From a technical perspective, EUR/USD appears to be in a bullish trend that is currently experiencing a pause rather than a reversal. The 2-hour chart indicates that the price is stabilizing near 1.1960 following a rejection at the upper boundary of the 1.2040–1.2050 range. The decline has adhered to traditional retracement levels: the 50% retracement at 1.1966 serves as initial support, while the 61.8% at 1.1939 provides a more substantial buffer. Below that, the ascending trendline from 1.1850 and the 1.1900 psychological level delineate the threshold between continuation and breakdown. The candlestick patterns indicate a trend of profit-taking, characterized by small real bodies and minimal follow-through, rather than a scenario of forced liquidation. The RSI approaching 60 suggests a period of consolidation following a robust upward movement, indicating that the trend is not yet concluding. The critical levels in EUR/USD are clearly established. On the downside, the initial level to monitor is 1.1966 (50% retracement), succeeded by 1.1939 (61.8% retracement) and the wider support range of 1.1935–1.1940. A decisive break below 1.1900 would exert pressure on the rising trendline and redirect attention toward the 1.1850 base, indicating a potential failure of the bullish structure. On the topside, regaining 1.1995 serves as the initial confirmation that buyers have re-asserted control. The next resistance cluster is found in the 1.2030–1.2080 range, where previous highs and short-term targets align. Provided that the dollar index remains beneath the breached 96.20 level, a medium-term movement towards 1.23–1.24 is still a possibility, despite the potential for headline risk to create fluctuations along the way.
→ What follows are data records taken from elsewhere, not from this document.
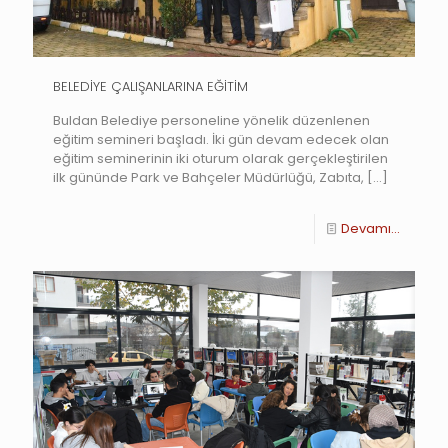
BELEDİYE ÇALIŞANLARINA EĞİTİM
Buldan Belediye personeline yönelik düzenlenen
eğitim semineri başladı. İki gün devam edecek olan
eğitim seminerinin iki oturum olarak gerçekleştirilen
ilk gününde Park ve Bahçeler Müdürlüğü, Zabıta,
[…]
Devamı...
The forthcoming significant movement for EUR/USD will be influenced by the Federal Reserve’s decision and communication. Market participants anticipate that policy will remain within the 3.50%–3.75% range, placing emphasis on the tone of the statement and the subsequent press conference. If the Federal Reserve recognizes diminished confidence and a slowdown in job growth, adopts a data-driven approach, and refrains from strongly countering easing expectations for late 2026, the downward pressure on the dollar is likely to continue. This scenario could enable EUR/USD to swiftly return to 1.20, re-evaluate the 1.2030–1.2080 range, and establish a stronger foundation. If Powell conveys a more aggressive stance, anticipate a USD short squeeze that pulls EUR/USD down to the 1.1935–1.1900 range. Even in that scenario, any new remarks from Trump indicating a preference for a weaker dollar will probably limit the sustainability of a USD rally.